* **Brief**:
Exact repetition of a range: find the line containing "Sin categoría" and the line containing "주식회사 앱스트리 경기도 성남시 분당구 탄천상로 164, A-404 (13631)" in the material below, then repeat both and all lines between them, leaving pictures out.

* **Data to use**:

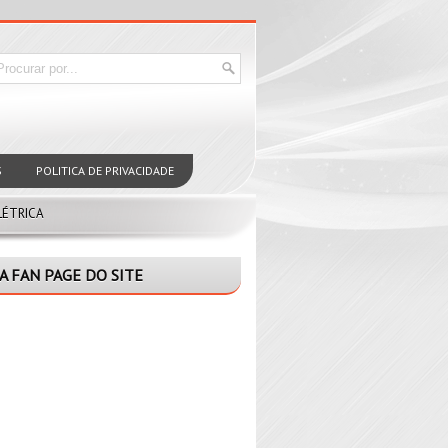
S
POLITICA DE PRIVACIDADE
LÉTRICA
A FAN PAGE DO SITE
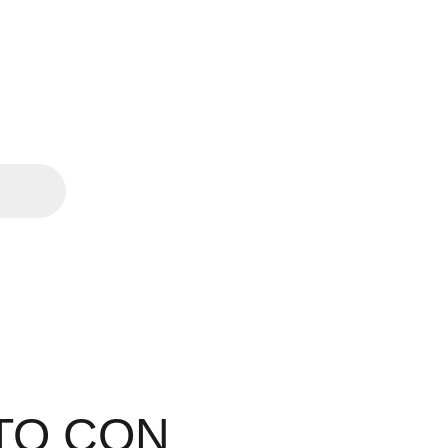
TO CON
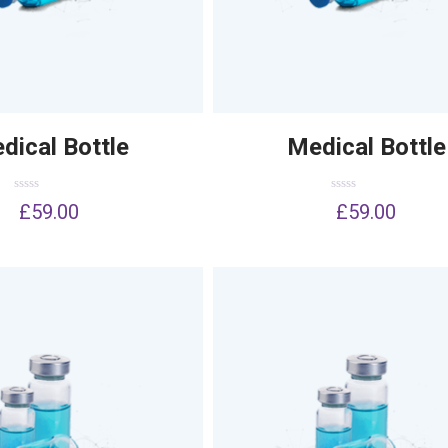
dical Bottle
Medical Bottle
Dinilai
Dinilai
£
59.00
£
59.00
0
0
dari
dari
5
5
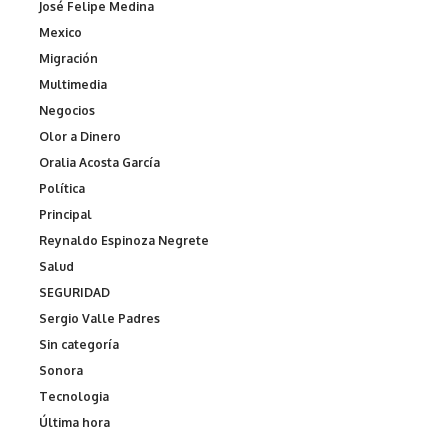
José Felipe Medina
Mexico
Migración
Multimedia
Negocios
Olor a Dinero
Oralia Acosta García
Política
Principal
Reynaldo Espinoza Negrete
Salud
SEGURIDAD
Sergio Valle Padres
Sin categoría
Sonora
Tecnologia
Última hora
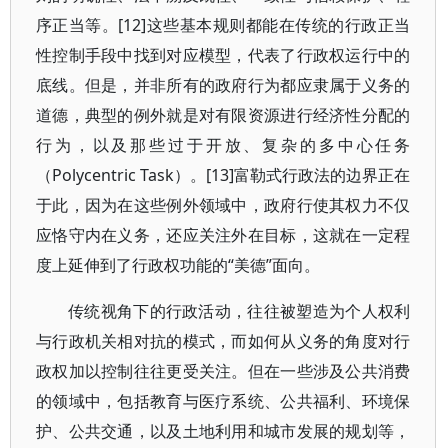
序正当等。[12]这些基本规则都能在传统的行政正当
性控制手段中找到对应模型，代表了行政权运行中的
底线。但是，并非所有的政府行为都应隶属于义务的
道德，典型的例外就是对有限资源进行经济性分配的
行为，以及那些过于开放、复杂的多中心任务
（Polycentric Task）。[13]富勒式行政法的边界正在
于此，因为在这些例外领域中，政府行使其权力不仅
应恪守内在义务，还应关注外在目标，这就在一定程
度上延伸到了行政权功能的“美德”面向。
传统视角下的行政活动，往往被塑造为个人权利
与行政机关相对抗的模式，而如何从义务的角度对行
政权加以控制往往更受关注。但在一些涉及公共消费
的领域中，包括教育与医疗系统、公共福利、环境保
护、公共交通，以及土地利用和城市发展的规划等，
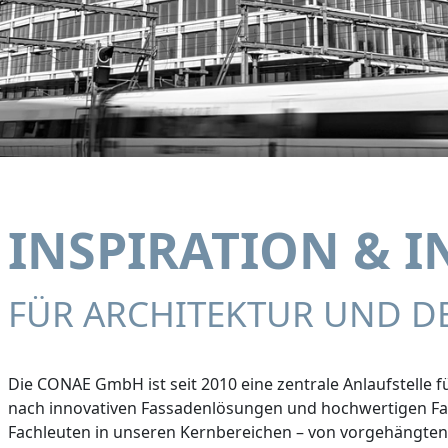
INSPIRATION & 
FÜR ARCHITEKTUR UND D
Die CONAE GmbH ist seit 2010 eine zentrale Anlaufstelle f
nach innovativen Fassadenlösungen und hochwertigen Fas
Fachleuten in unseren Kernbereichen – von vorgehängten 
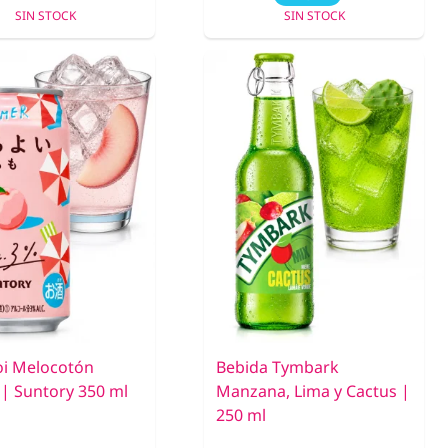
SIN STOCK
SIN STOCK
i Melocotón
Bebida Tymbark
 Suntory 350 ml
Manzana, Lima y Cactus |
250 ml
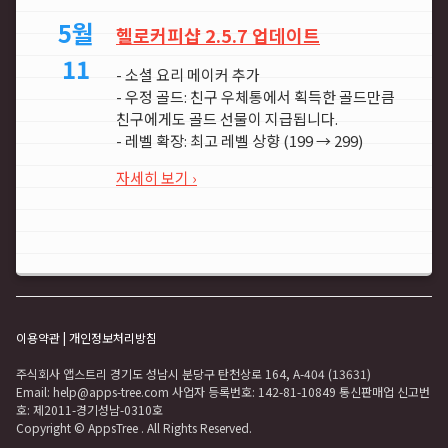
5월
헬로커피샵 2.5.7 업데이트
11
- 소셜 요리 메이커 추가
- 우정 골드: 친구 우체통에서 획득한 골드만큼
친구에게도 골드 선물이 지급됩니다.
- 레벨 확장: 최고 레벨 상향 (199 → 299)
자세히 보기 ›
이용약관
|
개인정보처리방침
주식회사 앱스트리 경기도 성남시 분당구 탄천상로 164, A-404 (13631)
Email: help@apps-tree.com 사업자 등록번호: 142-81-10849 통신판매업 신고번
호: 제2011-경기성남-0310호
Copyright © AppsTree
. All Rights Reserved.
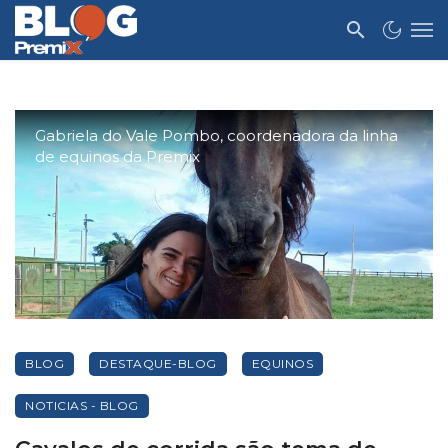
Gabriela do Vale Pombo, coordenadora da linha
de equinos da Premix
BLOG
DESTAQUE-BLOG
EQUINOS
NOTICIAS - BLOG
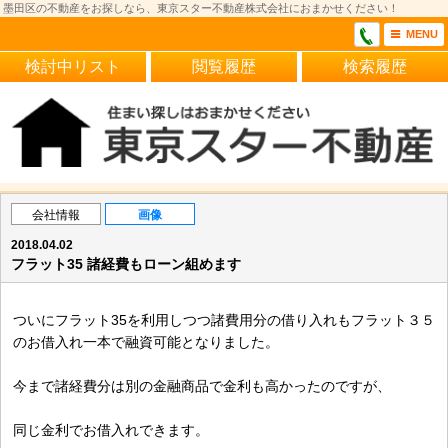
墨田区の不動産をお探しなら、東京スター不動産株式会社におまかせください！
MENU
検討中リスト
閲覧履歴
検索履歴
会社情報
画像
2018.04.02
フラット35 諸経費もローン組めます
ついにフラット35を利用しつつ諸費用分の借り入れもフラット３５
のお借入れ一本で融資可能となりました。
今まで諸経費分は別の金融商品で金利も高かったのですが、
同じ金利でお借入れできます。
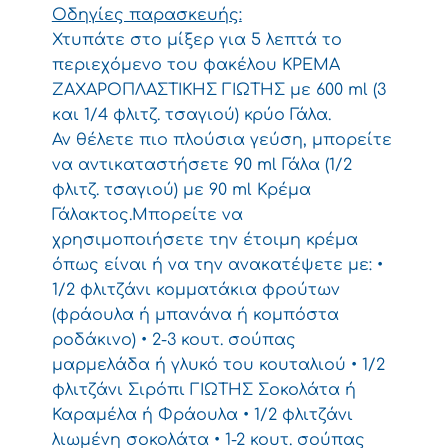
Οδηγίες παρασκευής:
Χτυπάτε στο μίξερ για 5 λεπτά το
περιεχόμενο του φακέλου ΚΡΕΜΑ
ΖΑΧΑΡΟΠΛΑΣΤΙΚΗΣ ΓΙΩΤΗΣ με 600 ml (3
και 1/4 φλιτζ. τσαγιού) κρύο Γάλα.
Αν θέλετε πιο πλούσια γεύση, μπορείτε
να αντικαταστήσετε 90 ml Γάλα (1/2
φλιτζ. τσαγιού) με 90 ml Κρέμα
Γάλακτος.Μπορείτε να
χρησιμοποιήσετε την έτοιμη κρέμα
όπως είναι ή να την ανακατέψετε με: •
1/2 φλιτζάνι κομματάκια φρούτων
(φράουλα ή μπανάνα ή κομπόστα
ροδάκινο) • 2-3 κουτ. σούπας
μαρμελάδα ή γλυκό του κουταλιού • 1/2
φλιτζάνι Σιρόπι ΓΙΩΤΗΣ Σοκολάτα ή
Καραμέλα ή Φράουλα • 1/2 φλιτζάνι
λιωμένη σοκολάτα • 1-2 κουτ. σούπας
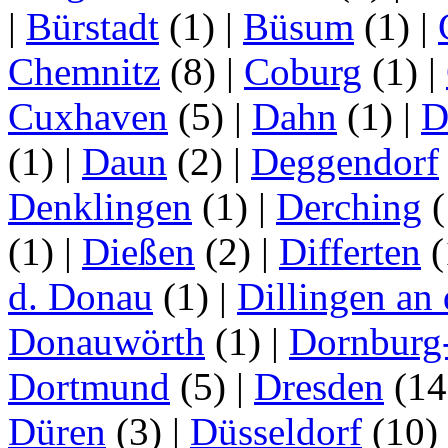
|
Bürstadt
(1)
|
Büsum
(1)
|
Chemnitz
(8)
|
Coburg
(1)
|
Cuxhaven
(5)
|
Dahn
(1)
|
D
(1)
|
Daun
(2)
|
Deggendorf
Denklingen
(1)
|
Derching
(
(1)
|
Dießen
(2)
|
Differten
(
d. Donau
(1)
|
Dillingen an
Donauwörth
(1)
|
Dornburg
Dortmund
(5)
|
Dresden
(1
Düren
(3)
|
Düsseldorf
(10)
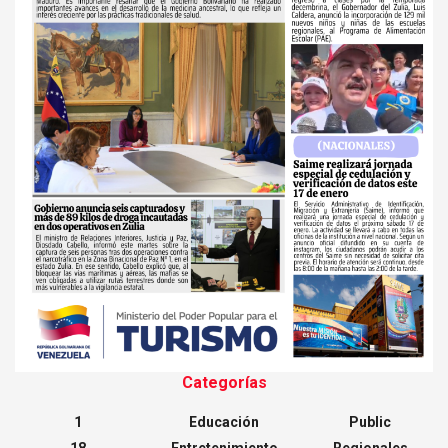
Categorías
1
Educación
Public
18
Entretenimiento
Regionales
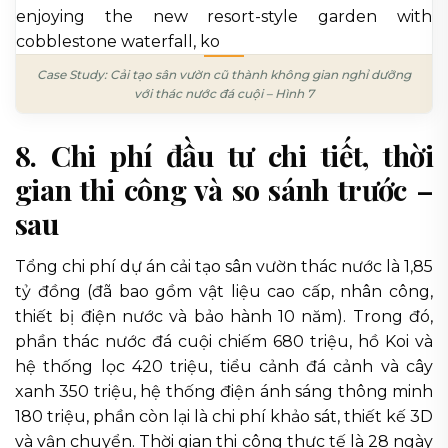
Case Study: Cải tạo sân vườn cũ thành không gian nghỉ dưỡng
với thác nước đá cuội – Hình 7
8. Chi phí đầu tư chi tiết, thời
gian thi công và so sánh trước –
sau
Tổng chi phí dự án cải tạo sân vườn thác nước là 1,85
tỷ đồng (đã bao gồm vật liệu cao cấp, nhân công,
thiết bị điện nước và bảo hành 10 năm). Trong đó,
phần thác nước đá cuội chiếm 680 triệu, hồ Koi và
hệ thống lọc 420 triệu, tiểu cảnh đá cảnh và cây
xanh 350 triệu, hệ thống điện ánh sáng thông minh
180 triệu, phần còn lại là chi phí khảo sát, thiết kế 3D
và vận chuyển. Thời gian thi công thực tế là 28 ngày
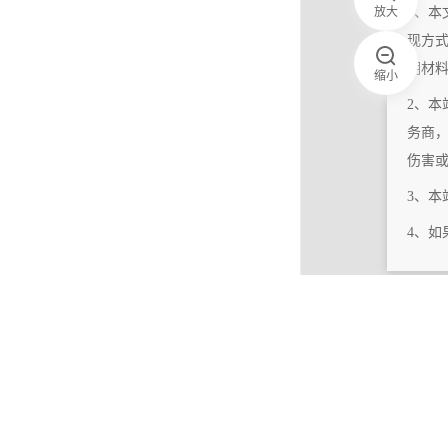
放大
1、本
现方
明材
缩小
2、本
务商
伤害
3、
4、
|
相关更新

* **Written response**:
Sin categoría
Sonora
Tecnologia
Última hora
序正当等。[12]这些基本规则都能在传统的行政正当
性控制手段中找到对应模型，代表了行政权运行中的
底线。但是，并非所有的政府行为都应隶属于义务的
道德，典型的例外就是对有限资源进行经济性分配的
行为，以及那些过于开放、复杂的多中心任务
（Polycentric Task）。[13]富勒式行政法的边界正在
于此，因为在这些例外领域中，政府行使其权力不仅
应恪守内在义务，还应关注外在目标，这就在一定程
度上延伸到了行政权功能的“美德”面向。
传统视角下的行政活动，往往被塑造为个人权利
与行政机关相对抗的模式，而如何从义务的角度对行
政权加以控制往往更受关注。但在一些涉及公共消费
的领域中，包括教育与医疗系统、公共福利、环境保
护、公共交通，以及土地利用和城市发展的规划等，
INSPIRATION & 
FÜR ARCHITEKTUR UND D
Die CONAE GmbH ist seit 2010 eine zentrale Anlaufstelle f
nach innovativen Fassadenlösungen und hochwertigen Fas
Fachleuten in unseren Kernbereichen – von vorgehängten 
SIN STOCK
SIN STOCK
i Melocotón
Bebida Tymbark
 Suntory 350 ml
Manzana, Lima y Cactus |
250 ml
5월
헬로커피샵 2.5.7 업데이트
11
- 소셜 요리 메이커 추가
- 우정 골드: 친구 우체통에서 획득한 골드만큼
친구에게도 골드 선물이 지급됩니다.
- 레벨 확장: 최고 레벨 상향 (199 → 299)
자세히 보기 ›
이용약관
|
개인정보처리방침
주식회사 앱스트리 경기도 성남시 분당구 탄천상로 164, A-404 (13631)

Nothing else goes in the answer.